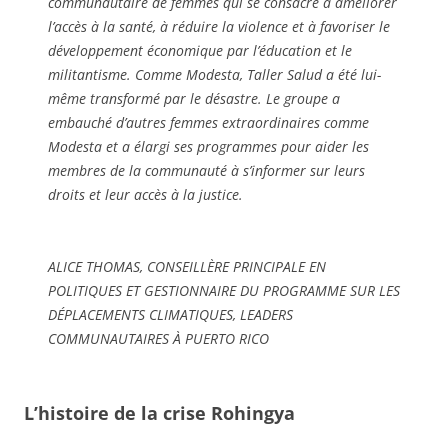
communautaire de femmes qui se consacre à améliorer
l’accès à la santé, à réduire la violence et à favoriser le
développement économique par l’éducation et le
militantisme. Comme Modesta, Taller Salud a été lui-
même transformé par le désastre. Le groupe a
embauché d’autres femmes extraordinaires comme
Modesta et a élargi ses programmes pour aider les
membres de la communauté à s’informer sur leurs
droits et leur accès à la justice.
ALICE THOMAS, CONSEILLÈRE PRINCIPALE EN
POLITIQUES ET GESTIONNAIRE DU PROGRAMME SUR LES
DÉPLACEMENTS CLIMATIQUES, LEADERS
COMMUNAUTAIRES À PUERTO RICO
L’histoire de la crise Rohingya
------------------------------------------------------------
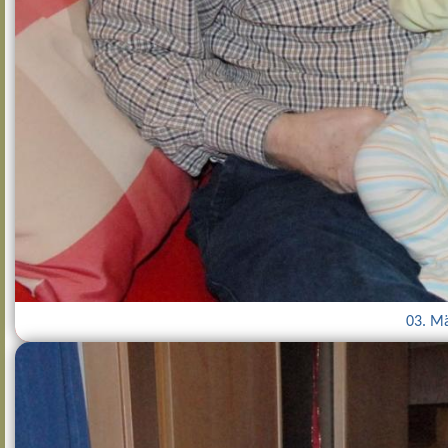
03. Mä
------------------------------------------------------------
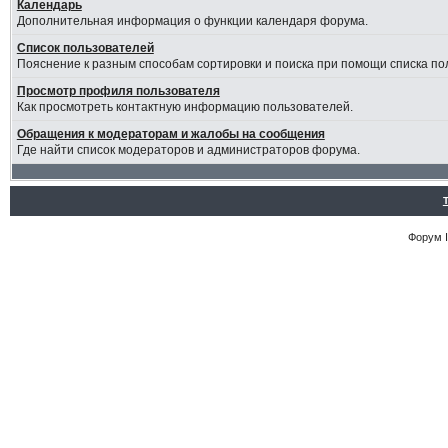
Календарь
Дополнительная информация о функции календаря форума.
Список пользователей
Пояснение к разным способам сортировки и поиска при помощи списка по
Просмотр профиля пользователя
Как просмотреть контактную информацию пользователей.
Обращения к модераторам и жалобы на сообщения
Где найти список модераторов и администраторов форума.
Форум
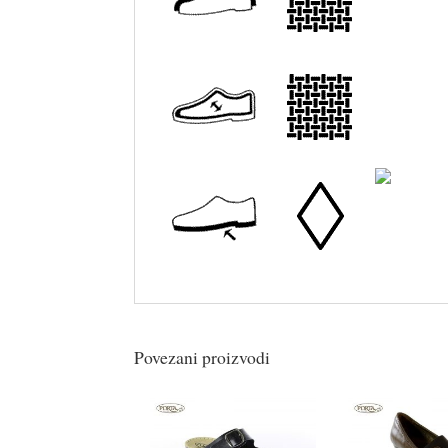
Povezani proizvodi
------------------------------------------------------------
• [Aim of the exercise] Only the lines from the one containing "communautaire de femmes" through the one containing "même transformé par le désastre. Le groupe a" are to be retyped, both boundary lines included, with no other material.

• [Response]
communautaire de femmes qui se consacre à améliorer
l’accès à la santé, à réduire la violence et à favoriser le
développement économique par l’éducation et le
militantisme. Comme Modesta, Taller Salud a été lui-
même transformé par le désastre. Le groupe a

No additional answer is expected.